To understand the building one has to know a little about the man who, for the last forty years to of his life devoted himself to designing and overseeing what many at the time thought a monumental ‘folly’.

He was born sixty kilometres from Barcelona in the province of Tarragona to a family of artisans. By all account he was a fierce and patriotic Catalander, refusing to speak Spanish and seldom leaving Catalonia except once, to visit the walled city of Carcassonne in Southern France. He saw his work, in his early years as being political and later spiritual but essentially he was developing what he saw as indigenous Catalan architecture.

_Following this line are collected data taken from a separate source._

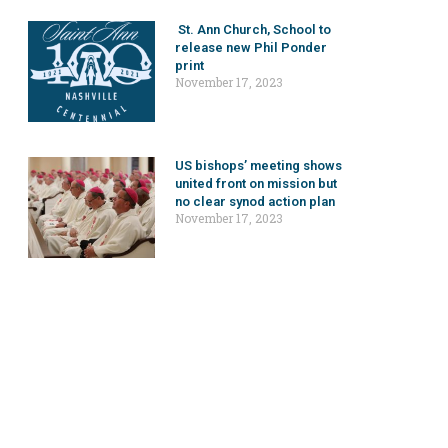
St. Ann Church, School to
release new Phil Ponder
print
November 17, 2023
US bishops’ meeting shows
united front on mission but
no clear synod action plan
November 17, 2023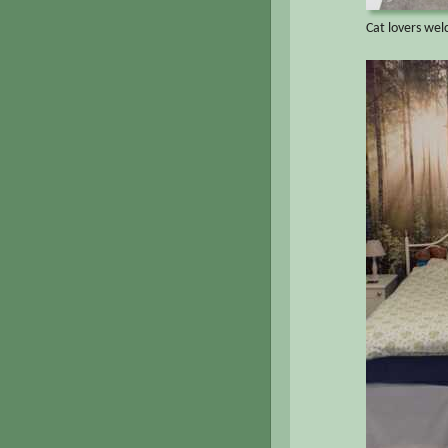
Cat lovers we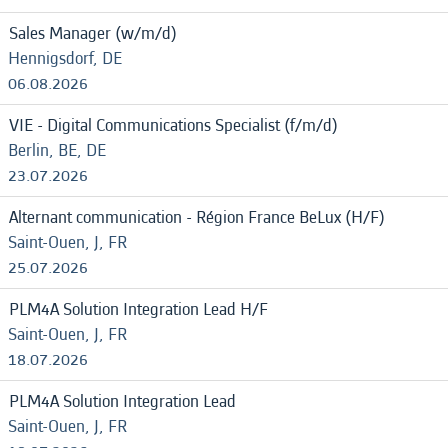
Sales Manager (w/m/d)
Hennigsdorf, DE
06.08.2026
VIE - Digital Communications Specialist (f/m/d)
Berlin, BE, DE
23.07.2026
Alternant communication - Région France BeLux (H/F)
Saint-Ouen, J, FR
25.07.2026
PLM4A Solution Integration Lead H/F
Saint-Ouen, J, FR
18.07.2026
PLM4A Solution Integration Lead
Saint-Ouen, J, FR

He graduated at a time when Barcelona was in search of new architects who would design ‘innovative’ buildings, and there seemed to be plenty of industrialists who indulged Gaudi’s outlandish sense of design.

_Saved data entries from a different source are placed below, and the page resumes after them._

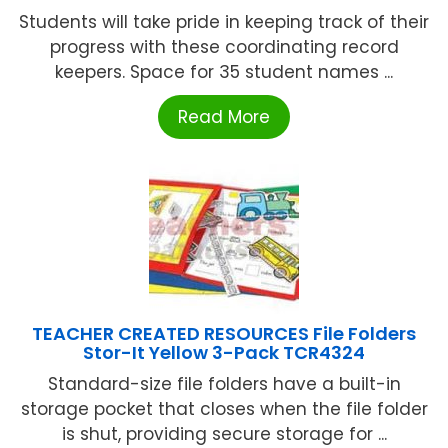
Students will take pride in keeping track of their
progress with these coordinating record
keepers. Space for 35 student names ...
Read More
TEACHER CREATED RESOURCES File Folders
Stor-It Yellow 3-Pack TCR4324
Standard-size file folders have a built-in
storage pocket that closes when the file folder
is shut, providing secure storage for ...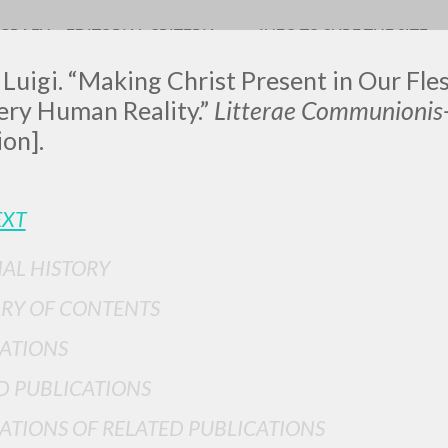
OGRAFY
EDITORIAL CRITERIA
INFO TO SURF THE SITE
 Luigi. “Making Christ Present in Our Fle
ery Human Reality.”
Litterae Communionis
ion].
LUIGI
EXT
SSANI
IAL HISTORY
RY OF CONTENTS
scritti
ATIONS
D PUBLICATIONS
ATIONS OF RELATED PUBLICATIONS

One of these industrialists, Josep Maria Bocabella, a wealthy publisher who became concerned about the spread of revolutionary ideas in the city and saw the need to build a church to expiate these revolutionary ideas.

 

By commissioning Gaudi, the project was begun that would take two hundred years to complete!

Gaudi threw himself into, what he realised would be his life’s work, his legacy if you will. He became pious, embracing his faith with a zeal that bordered on obsessiveness. His manner of dress changed until he could have been mistaken for a homeless tramp as he trudged back to his squalid room on site. He embarked on extensive fasts, which debilitated him, yet he worked tirelessly, forever changing his designs, forever adding statues or inscriptions to the various facades.

It is a wonder that the project ever got this far as in 1909 Barcelona revolted and churches and convents were burned and Segrada Familia posed an ideal target. The same events happened in 1936, ten years after Gaudi’s death when civil war erupted across Spain and the anarchists broke into his workshop and destroyed all of his drawings and models of the unfinished cathedral.

The architects and engineers who resumed work on the structure had basically nothing to work with except one small model that showed the completed structure. For sixteen years, between 1940 and 1956 no actual work on the cathedral was actually done while the architects searched for clues on how to finish what Gaudi had started.

At this time there was a groundswell of support to try and stop the project and to leave it in its current state as a monument. Fortunately, work did resume and slowly the towers once again began to reach for the sky. Today cranes festoon the building and modern methods of construction have been employed meaning that progress is far swifter by the use of reinforced concrete. Donations have poured in, supplemented by the hordes of paying visitors who flock to marvel at this work in progress making the completion date of 2026 achievable. It will be a fitting tribute to Gaudi as well as Barcelona to have a cathedral that symbolizes everything the city stands for.

I for one hopefully will return to see it in all its glory, for one never really leaves Barcelona.